Characters: 4.9Plot: 4.7Cover Art: 4Favorite Line:"I still think that, sometimes, think that maybe "the afterlife" is just something we made up to ease the pain of loss, to make our time in the labyrinth bearable."
Synopsis: Miles "Pudge" Halter is abandoning his safe-okay, boring -life. Fascinated by the last words of famous people, Pudge leaves for boarding school to seek what a dying Rabelais called the "Great Perhaps." Pudge becomes encircled by friends whose lives are everything but safe and boring. Their nucleus is razor-sharp, sexy, and self-destructive Alaska, who has perfected the arts of pranking and evading school rules. Pudge falls impossibly in love. When tragedy strikes the close-knit group, it is only in coming face-to-face with death that Pudge discovers the value of living and loving unconditionally.

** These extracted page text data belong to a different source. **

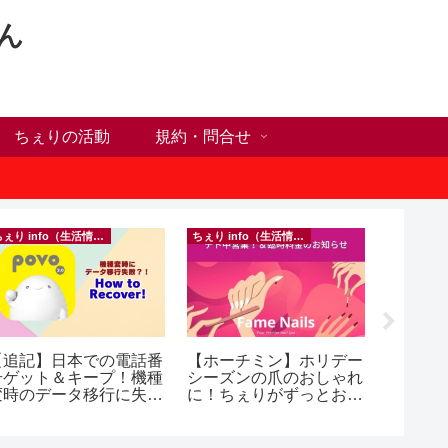
ん
ちぇりの活動
規約・問合せ
ちぇり info（生活情報）
ちぇり info（生活情報）
イベント等
【追記】日本での電話番
【ホーチミン】ホリデー
inago
号ゲット＆キープ！機種
シーズンの爪のおしゃれ
実績記
変時のデータ移行に失敗
に！ちぇりがずっとお世
きたの
したけど復活できた話！
話になってるネイルサロ
きお仲間
 povo
ンで平日15％OFF！
（テト前不適用期間&テ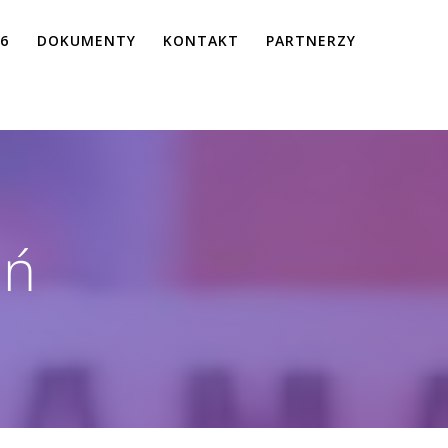
26
DOKUMENTY
KONTAKT
PARTNERZY
ań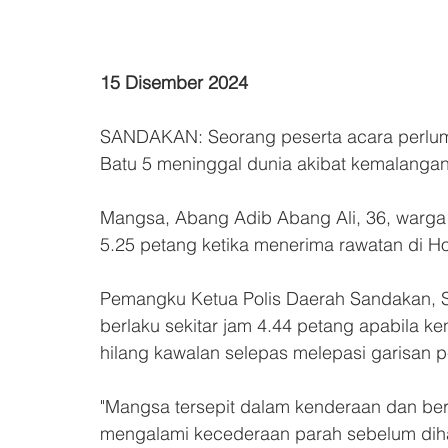
15 Disember 2024
SANDAKAN: Seorang peserta acara perlumba
Batu 5 meninggal dunia akibat kemalangan
Mangsa, Abang Adib Abang Ali, 36, warga 
5.25 petang ketika menerima rawatan di H
Pemangku Ketua Polis Daerah Sandakan, S
berlaku sekitar jam 4.44 petang apabila 
hilang kawalan selepas melepasi garisan pe
"Mangsa tersepit dalam kenderaan dan ber
mengalami kecederaan parah sebelum diha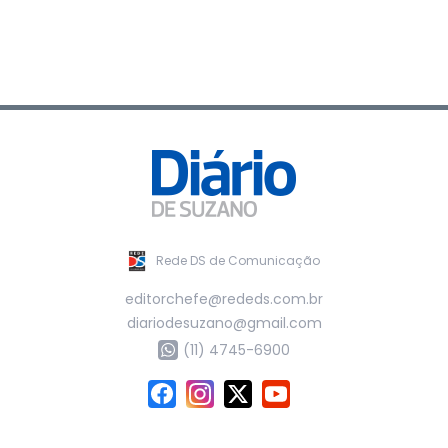
Rede DS de Comunicação
editorchefe@rededs.com.br
diariodesuzano@gmail.com
(11) 4745-6900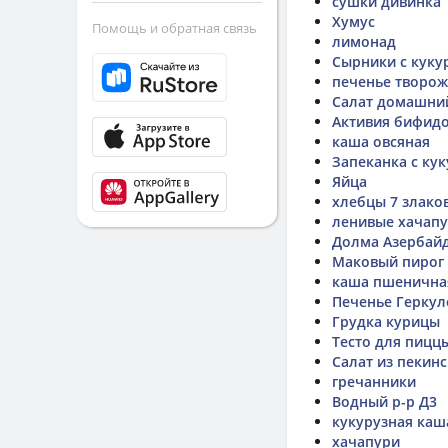
сушки дивинка
Хумус
Помощь и обратная связь
лимонад
Сырники с куку
печенье творож
Салат домашни
Активия бифидо
каша овсяная
Запеканка с ку
Яйца
хлебцы 7 злаков
ленивые хачап
Долма Азербай
Маковый пирог
каша пшеничная
Печенье Геркул
Грудка курицы
Тесто для пиццы
Салат из пекин
гречанники
Водный р-р Д3
кукурузная каш
хачапури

Looking For Alaska is brilliance in book form. I cannot stress this enough. John Green's voice is distinct and real, giving the novel a personal feel. When I finished, I felt I could take a trip to Culver Creek and find Pudge and the Colonel walking around.
I also loved- loved loved loved loved- the set-up of the story. The book is divided into two sections, 'before' and 'after.' In 'before,' each chapter title is the countdown until The Event, as I called it. 'After' counts forward away from The Event. This style really makes you focus on the main event of the story. The entire first half of the book has you on the edge of your seat waiting to see what happens, and when you find out, well, saying it's shocking is an understatement. Also, it emphasizes how no one in the story expected anything, as their lives continue on normally leading up to it. Plus, it shows the evolution of the characters 'after.'
Onto the characters. Oh, my dear Pudge. His voice is incredible to read in, and his emotions are so clean cut. He loves you, he hates you. There is no in between. Then there's Alaska, I can't even begin to describe her. Come to think of it, no one seems to know that. The entire book is basically spent trying to figure the girl out, and no one comes close. She's such a complex and fun character; she's truly fun to read about. The Colonel is just an oddball. He's very his own person, and I give him credit for that, but he's in his own little world a lot. Those three together are a memorable combination that while hilarious are also very endearing.
To sum all of those random thoughts up:
1) Read this book.
2) It's brilliant.
3) ...seriously, read it.
4) John Green's a genius.
Yup, I'm pretty sure that's it.
How will we ever get out of this labyrinth of suffering?
*In other news, my signed Maureen Johnson book came in the mail today! Yahoo!